Political marketing is a tricky affair. You have a single brand with thousands of politician “products”, each of varying quality. You can only sell once every five years, your price is half of someone’s income, and customers can only try your product if enough of their neighbours agree.
Yet, after all the campaigning, votes are largely cast based on long held beliefs, many quite deeply. Floating voters use manifestos and the media to make up their minds. When I was a local council candidate 12 years ago I knocked on every door in the ward. Sometimes the colour of my rosette alone was enough to have the door slammed in my face. But, my job wasn’t to persuade, have a cup of tea or even to discuss policies, it was simply to find the people who had already decided to vote for me.
On the election day itself I ran around, knocking on those same doors to “get out the vote.” It was a simple strategy and it worked. Our voters were the ones who showed on the day, we had a 13% swing towards us and it propelled me into local government for a single uneventful term of office.

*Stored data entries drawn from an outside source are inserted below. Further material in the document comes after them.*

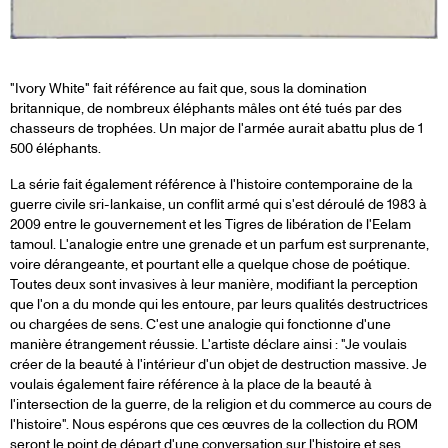
"Ivory White" fait référence au fait que, sous la domination
britannique, de nombreux éléphants mâles ont été tués par des
chasseurs de trophées. Un major de l'armée aurait abattu plus de 1
500 éléphants.
La série fait également référence à l'histoire contemporaine de la
guerre civile sri-lankaise, un conflit armé qui s'est déroulé de 1983 à
2009 entre le gouvernement et les Tigres de libération de l'Eelam
tamoul. L'analogie entre une grenade et un parfum est surprenante,
voire dérangeante, et pourtant elle a quelque chose de poétique.
Toutes deux sont invasives à leur manière, modifiant la perception
que l'on a du monde qui les entoure, par leurs qualités destructrices
ou chargées de sens. C'est une analogie qui fonctionne d'une
manière étrangement réussie. L'artiste déclare ainsi : "Je voulais
créer de la beauté à l'intérieur d'un objet de destruction massive. Je
voulais également faire référence à la place de la beauté à
l'intersection de la guerre, de la religion et du commerce au cours de
l'histoire". Nous espérons que ces œuvres de la collection du ROM
seront le point de départ d'une conversation sur l'histoire et ses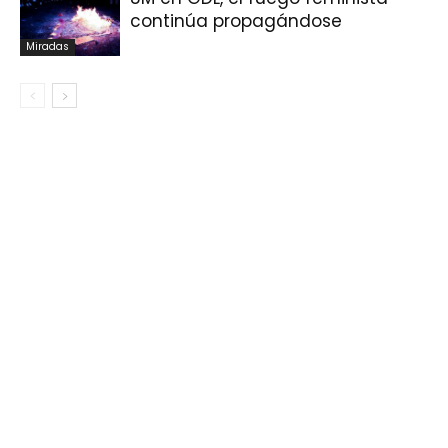
continúa propagándose
Miradas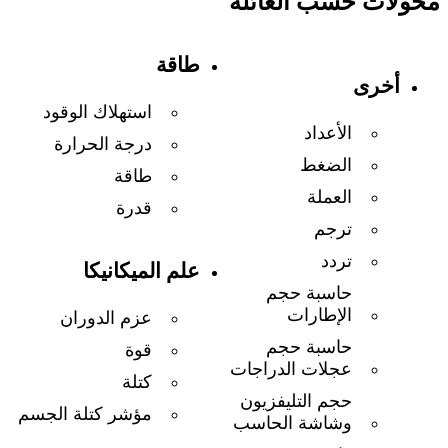
محولات حسب العائلة
طاقة
أخرى
استهلاك الوقود
الأعداد
درجة الحرارة
الضغط
طاقة
العملة
قدرة
ترجم
تردد
علم الميكانيكا
حاسبة حجم
الإطارات
عزم الدوران
حاسبة حجم
قوة
عجلات الدراجات
كتلة
حجم التليفزيون
مؤشر كتلة الجسم
وشاشة الحاسب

Since my experience, the core door-to-door approach hasn’t changed but the media landscape has. New fragmented digital channels have emerged; thousands of emails now knock on thousands of virtual doors. Rich social media profiles provide ways to engage supporters and floating voters alike. A successful campaign has to use these new digital tools as part of the marketing mix.

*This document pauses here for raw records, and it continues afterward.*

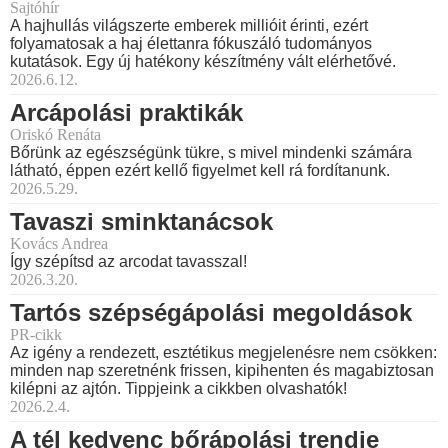
Sajtóhír
A hajhullás világszerte emberek millióit érinti, ezért
folyamatosak a haj élettanra fókuszáló tudományos
kutatások. Egy új hatékony készítmény vált elérhetővé.
2026.6.12.
Arcápolási praktikák
Oriskó Renáta
Bőrünk az egészségünk tükre, s mivel mindenki számára
látható, éppen ezért kellő figyelmet kell rá fordítanunk.
2026.5.29.
Tavaszi sminktanácsok
Kovács Andrea
Így szépítsd az arcodat tavasszal!
2026.3.20.
Tartós szépségápolási megoldások
PR-cikk
Az igény a rendezett, esztétikus megjelenésre nem csökken:
minden nap szeretnénk frissen, kipihenten és magabiztosan
kilépni az ajtón. Tippjeink a cikkben olvashatók!
2026.2.4.
A tél kedvenc bőrápolási trendje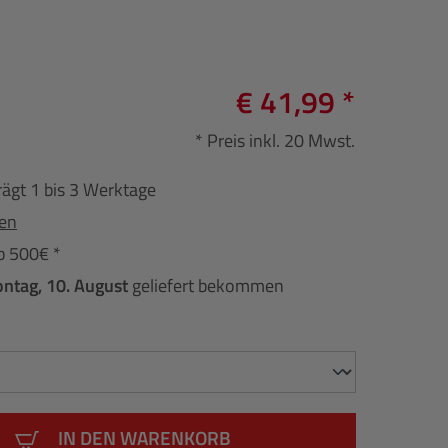
€ 41,99 *
* Preis inkl. 20 Mwst.
rägt 1 bis 3 Werktage
fen
b 500€ *
ntag, 10. August
geliefert bekommen
IN DEN WARENKORB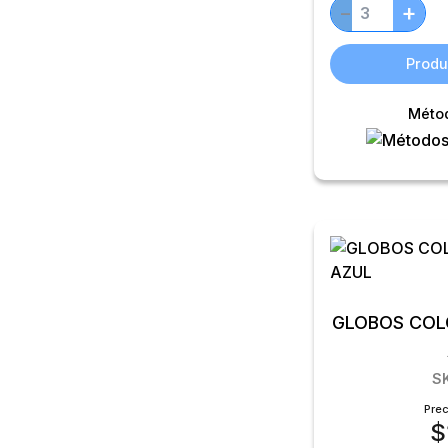
+
−
Produ
Méto
GLOBOS COLO
S
Prec
$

The election winning Conservatives found their Facebook profile helped them “recruit, organise and motivate their supporters” as Jeremy Hunt, from the Shadow Cabinet [now Culture, Media, Sport and Olympics Secretary) remarked. Another party spokesman pointed out that social media had helped create a stronger link to supporters, with donations and party memberships increasing as a direct result.
But, in numerical terms, the Conservatives’ own social media campaign was overshadowed by the sheer volume of fake David Cameron posters (over half a million) that flooded the internet. Additionally 40,000 more people joined the “National Not Voting Conservative Day” Facebook group than the 100,000 that joined their Facebook “like-base”. Their own Facebook content, the ability to share fat chunks of the manifesto, was akin to a brand expecting users to passing on dull TV adverts or press releases to their friends.
So, did the parties miss a trick on social media? Of course, they all cover the basics and created a Facebook page, a Twitter account and a YouTube channel. Even Sarah Brown did her bit for her husband with her SarahBrown10 Twitter account. But all parties used these channels as if they were old media, bombarding voters with messages but not enabling any social interaction beyond simply allowing users to share party branded content.
This really was a missed opportunity: the voters were active on Facebook, as Richard Allan, Facebook Head of European policy confirms: “More than 260,000 users joined Democracy UK, Facebook’s political hub and nearly half a million people took part in our mock-election poll say who they wanted to be their PM. On May 6th nearly two million Facebook users (out of 26 million voters) clicked our ’I’ve Voted’ counter.”
Social content needs to be formatted to suit the user not the brand. Personally, I loved Facebook’s “Ministry of Mates” application which provided a fun way to say which of my friends I’d want in my imaginary cabinet, which I went on to share with all my friends, as did over 80,000 others. This was political discussion, social media style.
Yet despite the parties drab showing on social media, something did change in this election and that was the much commented on, death of the “uniform national swing”. London swung 2.5% to the Conservatives while in the North East the swing was nearly three times as much. Local swings in places such as Burnley, Redcar and even Westminster North created unlikely results.
Giving local issues prominence over national ones is something social media does very well. In particular Facebook’s home page prioritises news from friends over national news. For any marketer it is this same news stream that is becoming the hottest media property on the web. Facebook users spend over half their Facebook online time on this one page, reading the stream of news from their friends.
So for me, even if no single party managed to capitalise on social media in the way that Obama did, it still made its presence felt with these unpredicted local swings. As Venezuelan president, Hugo Chavez points out, social media is a “new weapon of the revolution” – it’s a pity our own political parties do not know how to fire it just yet.